Davud aleyhisselâma verilen hikmete mazhar olabilmek için "evamir-i teklifiyeye itaat" şartı nazara veriliyor. Bu hususu nasıl anlamalıyız?
Değerli Kardeşimiz;
“Evamir-i teklifiyeye itaat” denilince, Cenab-ı Hakk’ın kullarına teklif ettiği bütün emir ve yasaklar anlaşılır. Davud aleyhisselâm bir peygamber olarak ilahi emirlere tam itaat etmiş, bu konuda çok hassas davranmış, ibadetlerini en mükemmel şekilde yapmış ve bunun neticesi olarak da kendisine harika ihsanlarda bulunulmuştur. Bu konunun Miraç Risalesinde geçen şu ifadeyle yakın alâkası olduğunu düşünüyoruz:
“Mi'rac ise, velayet-i Ahmediyenin (a.s.m.) kerâmet-i kübrâsı, hem mertebe-i ulyâsı olduğundan, risâlet mertebesine inkılâb etmiş.”(1)
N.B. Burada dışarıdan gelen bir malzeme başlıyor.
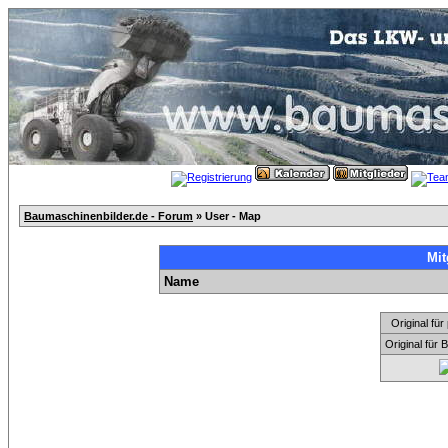
Baumaschinenbilder.de - Forum
» User - Map
Mit
Name
Original f
Original für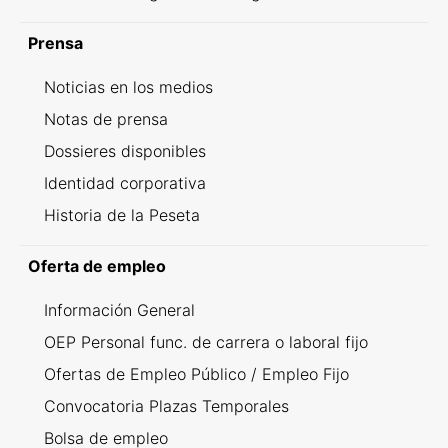
Prensa
Noticias en los medios
Notas de prensa
Dossieres disponibles
Identidad corporativa
Historia de la Peseta
Oferta de empleo
Información General
OEP Personal func. de carrera o laboral fijo
Ofertas de Empleo Público / Empleo Fijo
Convocatoria Plazas Temporales
Bolsa de empleo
Yâni Peygamber Efendimiz (asm.) kulluk vazifelerini o kadar mükemmel yerine getirmişti ki, ondaki bu en ileri kulluk şuuru ve bu velayet hâli miraç mucizesini netice vermişti.
İşte kitap sahibi bir büyük peygamber olarak Davut aleyhisselâmın da ilahi emirlere itaatteki hassasiyeti ve mükemmeliyeti ondan böyle büyük bir mucizenin zuhur etmesine sebep olmuştu.
Öte yandan, demiri yumuşatması bir mucize olmakla birlikte, bu mucize ile kendisine verilen imkânı kullanarak gömlek şeklinde zırhlar imal etmiş, bu konuda kendisine hususi bir kabiliyet verilmişti.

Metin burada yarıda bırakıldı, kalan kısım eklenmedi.